» WHAT YOU HAVE TO DO
Line filter on the word "diverse": copy each matching line from the entries.

#### SUPPLIED DATA ####

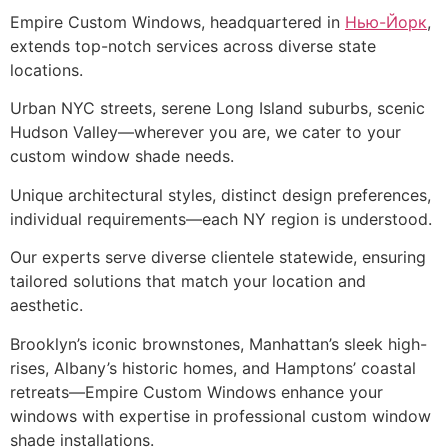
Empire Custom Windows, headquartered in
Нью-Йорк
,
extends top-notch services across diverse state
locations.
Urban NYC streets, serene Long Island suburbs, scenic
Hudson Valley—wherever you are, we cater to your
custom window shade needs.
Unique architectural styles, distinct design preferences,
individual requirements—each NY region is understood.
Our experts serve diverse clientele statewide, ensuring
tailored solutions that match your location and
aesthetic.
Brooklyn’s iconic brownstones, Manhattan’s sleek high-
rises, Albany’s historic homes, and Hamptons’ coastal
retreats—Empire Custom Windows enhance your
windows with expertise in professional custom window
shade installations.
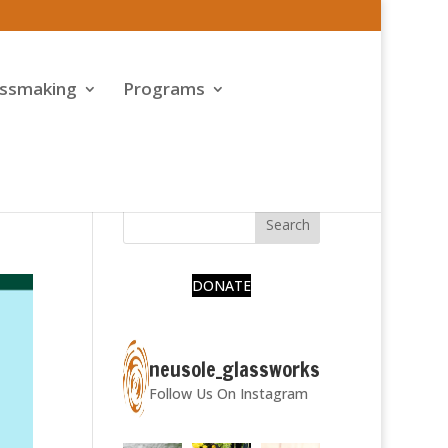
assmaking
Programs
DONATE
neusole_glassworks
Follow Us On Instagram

####
#### SUPPLIED DATA ####

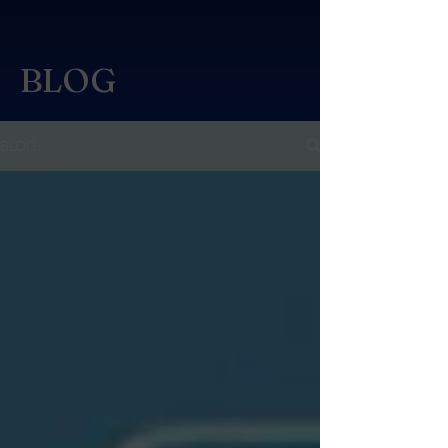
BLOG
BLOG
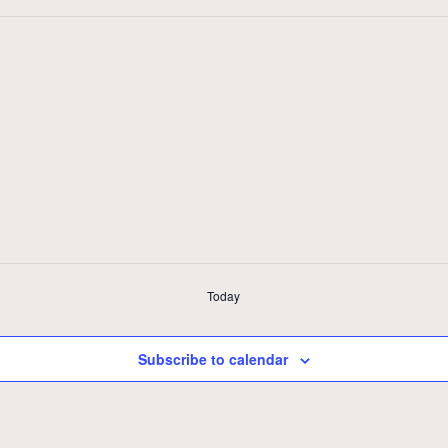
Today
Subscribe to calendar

####

» SOLUTION FOR THIS PROBLEM
extends top-notch services across diverse state
Our experts serve diverse clientele statewide, ensuring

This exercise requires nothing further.